__TASK TO COMPLETE__
Return the lines below that contain the word "Century".

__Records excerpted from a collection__

..........

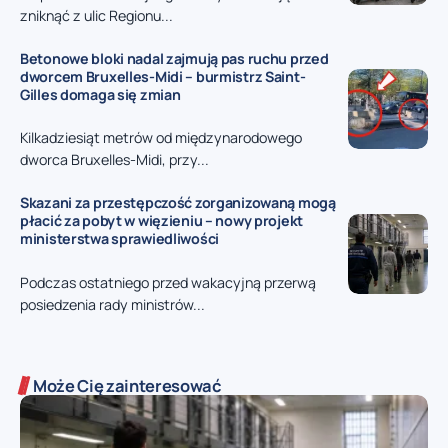
zniknąć z ulic Regionu...
Betonowe bloki nadal zajmują pas ruchu przed
dworcem Bruxelles-Midi – burmistrz Saint-
Gilles domaga się zmian
Kilkadziesiąt metrów od międzynarodowego
dworca Bruxelles-Midi, przy...
Skazani za przestępczość zorganizowaną mogą
płacić za pobyt w więzieniu – nowy projekt
ministerstwa sprawiedliwości
Podczas ostatniego przed wakacyjną przerwą
posiedzenia rady ministrów...
Może Cię zainteresować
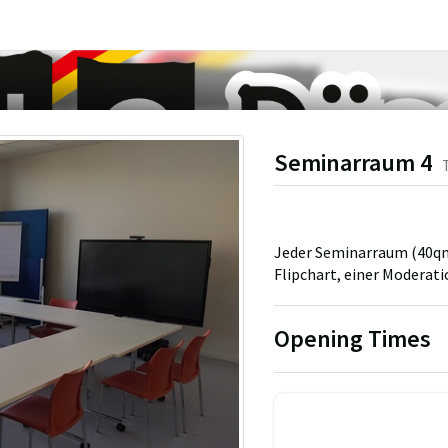
Seminarraum 4
Jeder Seminarraum (40qm)
Flipchart, einer Moderat
Opening Times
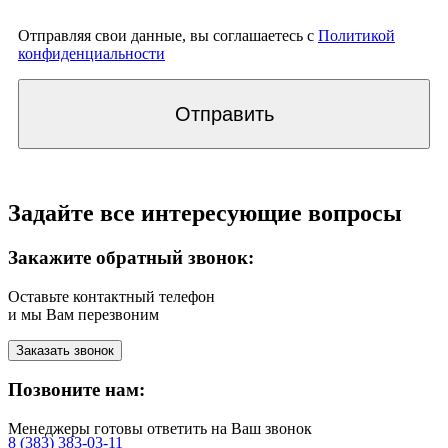
Отправляя свои данные, вы соглашаетесь с
Политикой
конфиденциальности
Отправить
Задайте все интересующие вопросы
Закажите обратный звонок:
Оставьте контактный телефон
и мы Вам перезвоним
Заказать звонок
Позвоните нам:
Менеджеры готовы ответить на Ваш звонок
8 (383) 383-03-11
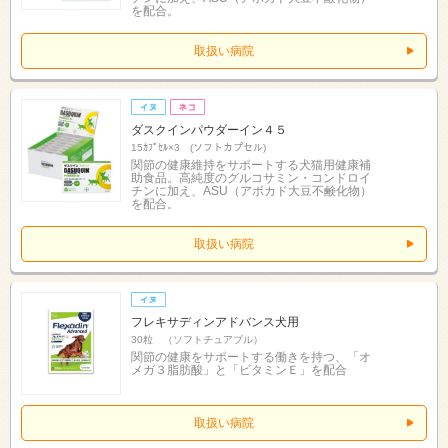
を配合。
取扱い病院
ダスクインパウダーイン４５
15ｶﾌﾟｾﾙ×3 (ソフトカプセル)
関節の健康維持をサポートする犬猫用健康補
助食品。高純度のグルコサミン・コンドロイ
チンに加え、ASU（アボカド大豆不鹸化物）
を配合。
取扱い病院
フレキサディンアドバンス犬用
30粒 （ソフトチュアブル）
関節の健康をサポートする働きを持つ、「オ
メガ３脂肪酸」と「ビタミンＥ」を配合
取扱い病院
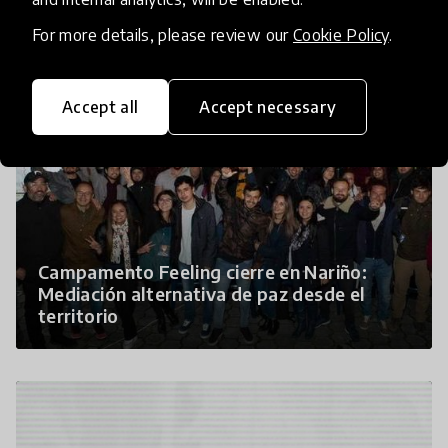
For more details, please review our
Cookie Policy
.
Accept all
Accept necessary
Campamento Feeling cierre en Nariño:
Mediación alternativa de paz desde el
territorio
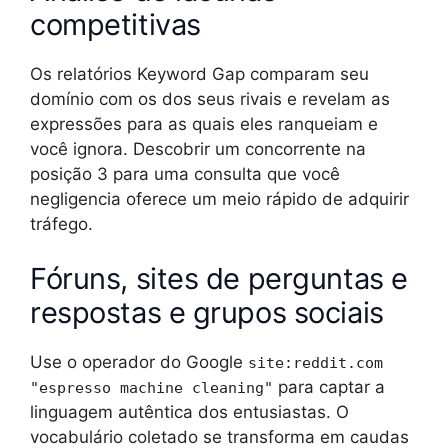
competitivas
Os relatórios Keyword Gap comparam seu
domínio com os dos seus rivais e revelam as
expressões para as quais eles ranqueiam e
você ignora. Descobrir um concorrente na
posição 3 para uma consulta que você
negligencia oferece um meio rápido de adquirir
tráfego.
Fóruns, sites de perguntas e
respostas e grupos sociais
Use o operador do Google
site:reddit.com
para captar a
"espresso machine cleaning"
linguagem autêntica dos entusiastas. O
vocabulário coletado se transforma em caudas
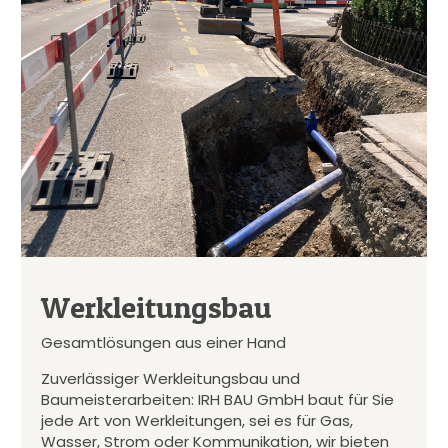
Werkleitungsbau
Gesamtlösungen aus einer Hand
Zuverlässiger Werkleitungsbau und
Baumeisterarbeiten: IRH BAU GmbH baut für Sie
jede Art von Werkleitungen, sei es für Gas,
Wasser, Strom oder Kommunikation, wir bieten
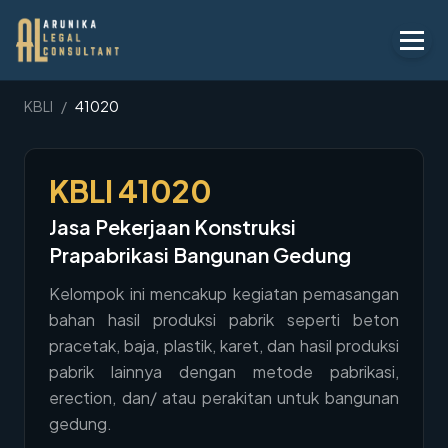
Layanan
KBLI
/
41020
Peraturan
KBLI
41020
KBLI
Jasa Pekerjaan Konstruksi
Tentang
Prapabrikasi Bangunan Gedung
Kontak
Kelompok ini mencakup kegiatan pemasangan
bahan hasil produksi pabrik seperti beton
Penawaran
pracetak, baja, plastik, karet, dan hasil produksi
Blog
pabrik lainnya dengan metode pabrikasi,
erection, dan/ atau perakitan untuk bangunan
Legal AI
gedung.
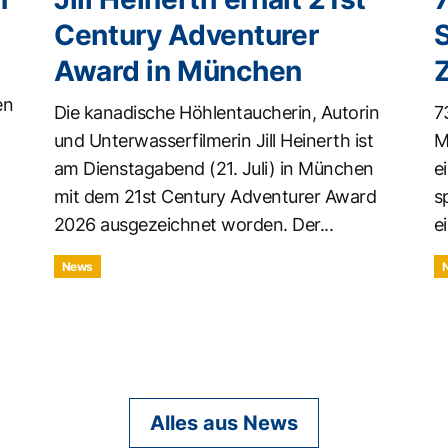
Century Adventurer
Award in München
en
Die kanadische Höhlentaucherin, Autorin
7
und Unterwasserfilmerin Jill Heinerth ist
M
am Dienstagabend (21. Juli) in München
e
mit dem 21st Century Adventurer Award
s
2026 ausgezeichnet worden. Der...
ei
News
Alles aus News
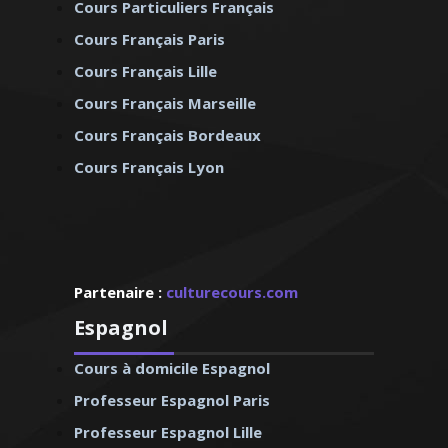
Cours Particuliers Français
Cours Français Paris
Cours Français Lille
Cours Français Marseille
Cours Français Bordeaux
Cours Français Lyon
Partenaire :
culturecours.com
Espagnol
Cours à domicile Espagnol
Professeur Espagnol Paris
Professeur Espagnol Lille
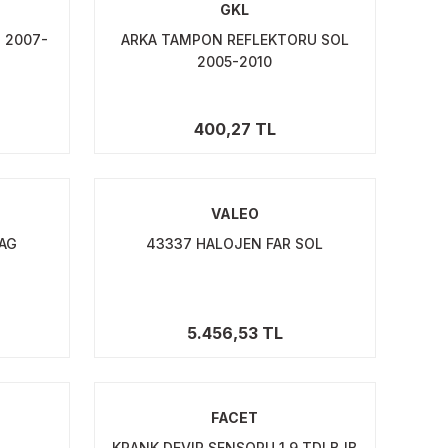
GKL
P 2007-
ARKA TAMPON REFLEKTORU SOL
2005-2010
400,27 TL
VALEO
SAG
43337 HALOJEN FAR SOL
5.456,53 TL
FACET
KRANK DEVIR SENSORU 1.9 TDI BJB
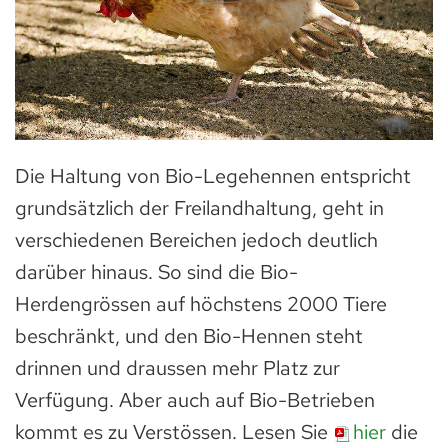
Die Haltung von Bio-Legehennen entspricht
grundsätzlich der Freilandhaltung, geht in
verschiedenen Bereichen jedoch deutlich
darüber hinaus. So sind die Bio-
Herdengrössen auf höchstens 2000 Tiere
beschränkt, und den Bio-Hennen steht
drinnen und draussen mehr Platz zur
Verfügung. Aber auch auf Bio-Betrieben
kommt es zu Verstössen. Lesen Sie
hier
die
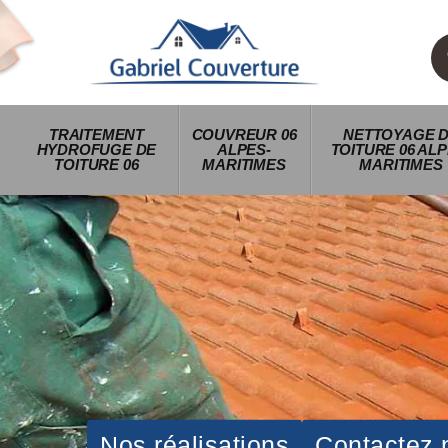
TRAITEMENT
COUVREUR 06
NETTOYAGE 
HYDROFUGE DE
ALPES-
TOITURE 06 ALP
TOITURE 06
MARITIMES
MARITIMES
Nos réalisations
Contactez 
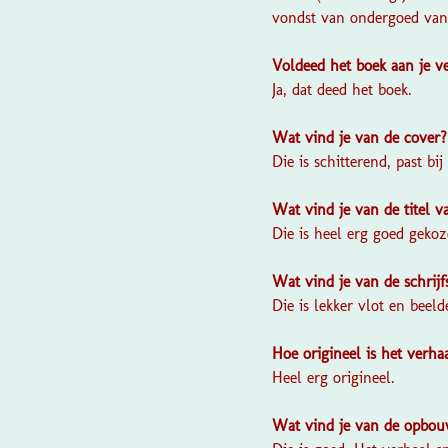
vondst van ondergoed van 
Voldeed het boek aan je 
Ja, dat deed het boek.
Wat vind je van de cover
Die is schitterend, past bi
Wat vind je van de titel 
Die is heel erg goed gekoz
Wat vind je van de schrijf
Die is lekker vlot en beeld
Hoe origineel is het verha
Heel erg origineel.
Wat vind je van de opbou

..........

__RESPONSE AREA__
Century Adventurer
mit dem 21st Century Adventurer Award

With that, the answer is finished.